Recorded data
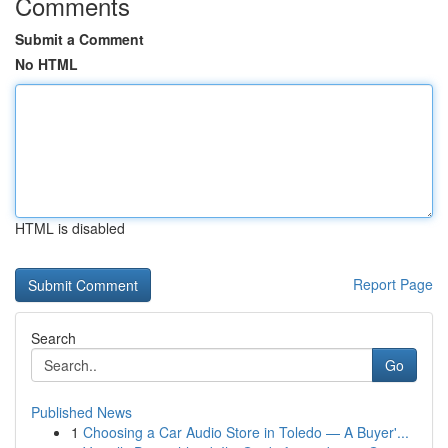
Comments
Submit a Comment
No HTML
HTML is disabled
Report Page
Search
Go
Published News
1
Choosing a Car Audio Store in Toledo — A Buyer'...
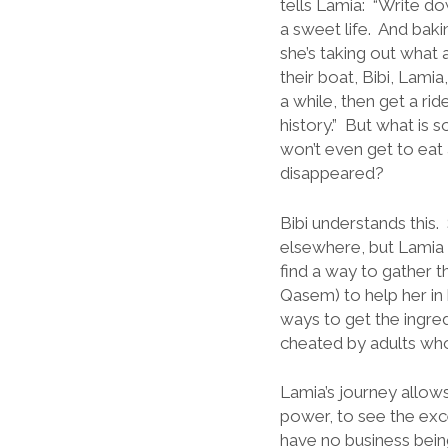
tells Lamia: “Write dow
a sweet life. And bakin
she’s taking out what
their boat, Bibi, Lami
a while, then get a ri
history.” But what is
won’t even get to eat 
disappeared?
Bibi understands this
elsewhere, but Lamia 
find a way to gather 
Qasem) to help her in
ways to get the ingre
cheated by adults wh
Lamia’s journey allows
power, to see the ex
have no business bein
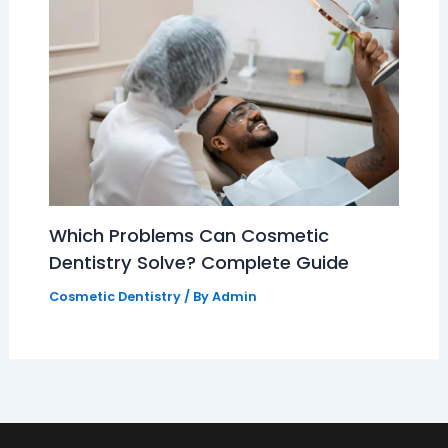
Which Problems Can Cosmetic
Dentistry Solve? Complete Guide
Cosmetic Dentistry
/ By
Admin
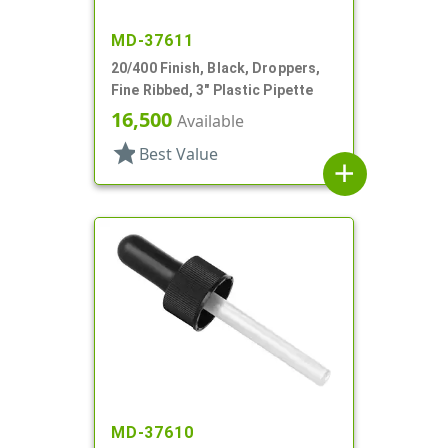
MD-37611
20/400 Finish, Black, Droppers,
Fine Ribbed, 3" Plastic Pipette
16,500
Available
star
Best Value
add
MD-37610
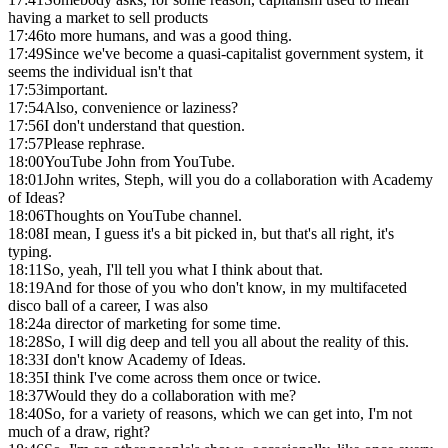
having a market to sell products
17:46
to more humans, and was a good thing.
17:49
Since we've become a quasi-capitalist government system, it
seems the individual isn't that
17:53
important.
17:54
Also, convenience or laziness?
17:56
I don't understand that question.
17:57
Please rephrase.
18:00
YouTube John from YouTube.
18:01
John writes, Steph, will you do a collaboration with Academy
of Ideas?
18:06
Thoughts on YouTube channel.
18:08
I mean, I guess it's a bit picked in, but that's all right, it's
typing.
18:11
So, yeah, I'll tell you what I think about that.
18:19
And for those of you who don't know, in my multifaceted
disco ball of a career, I was also
18:24
a director of marketing for some time.
18:28
So, I will dig deep and tell you all about the reality of this.
18:33
I don't know Academy of Ideas.
18:35
I think I've come across them once or twice.
18:37
Would they do a collaboration with me?
18:40
So, for a variety of reasons, which we can get into, I'm not
much of a draw, right?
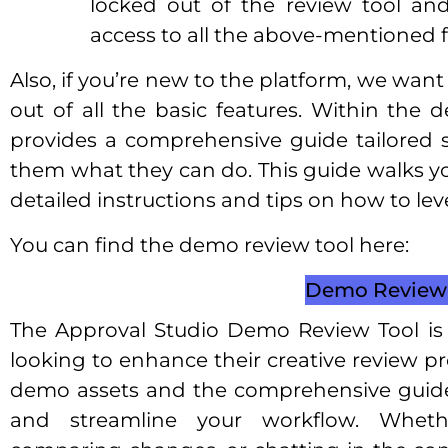
locked out of the review tool and
access to all the above-mentioned f
Also, if you’re new to the platform, we wan
out of all the basic features. Within the 
provides a comprehensive guide tailored s
them what they can do. This guide walks yo
detailed instructions and tips on how to leve
You can find the demo review tool here:
Demo Review 
The Approval Studio Demo Review Tool is 
looking to enhance their creative review p
demo assets and the comprehensive guide,
and streamline your workflow. Wheth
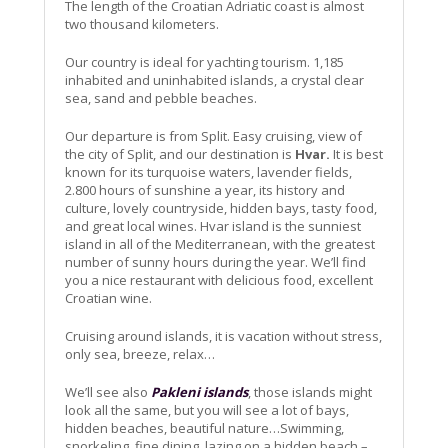
The length of the Croatian Adriatic coast is almost
two thousand kilometers.
Our country is ideal for yachting tourism. 1,185
inhabited and uninhabited islands, a crystal clear
sea, sand and pebble beaches.
Our departure is from Split. Easy cruising, view of
the city of Split, and our destination is
Hvar.
It is best
known for its turquoise waters, lavender fields,
2.800 hours of sunshine a year, its history and
culture, lovely countryside, hidden bays, tasty food,
and great local wines. Hvar island is the sunniest
island in all of the Mediterranean, with the greatest
number of sunny hours during the year. We’ll find
you a nice restaurant with delicious food, excellent
Croatian wine.
Cruising around islands, it is vacation without stress,
only sea, breeze, relax…
We’ll see also
Pakleni islands
, those islands might
look all the same, but you will see a lot of bays,
hidden beaches, beautiful nature…Swimming,
snorkeling, fine dining, lazing on a hidden beach –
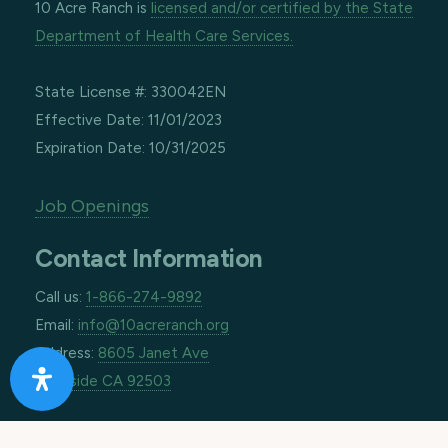
10 Acre Ranch is
licensed and/or certified by the State
Department of Health Care Services.
State License #: 330042EN
Effective Date: 11/01/2023
Expiration Date: 10/31/2025
Job Openings
Contact Information
Call us:
1-866-274-9892
Email:
info@10acreranch.org
Address:
8605 Janet Ave
Riverside CA 92503
How Can We Help You Today?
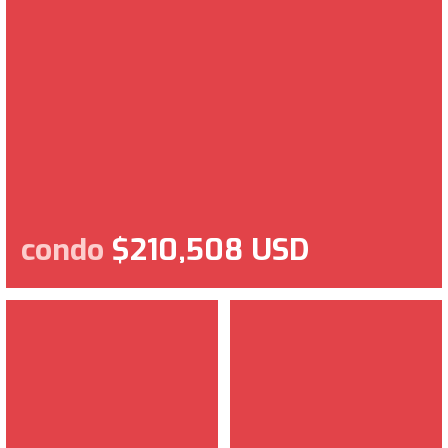
condo
$210,508 USD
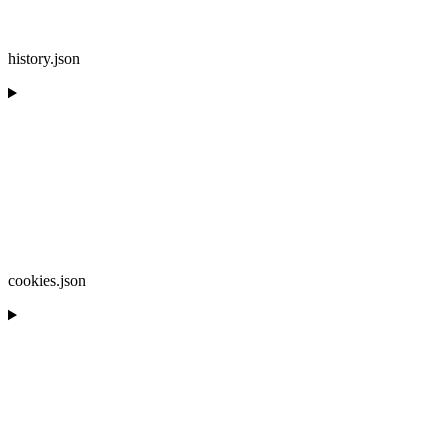
history.json
cookies.json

WORK ORDER:
Nothing but lines that contain "YouTube" should appear in the answer. Copy each from the records.

SOLUTION FOR THIS PROBLEM:
YouTube John from YouTube.
Thoughts on YouTube channel.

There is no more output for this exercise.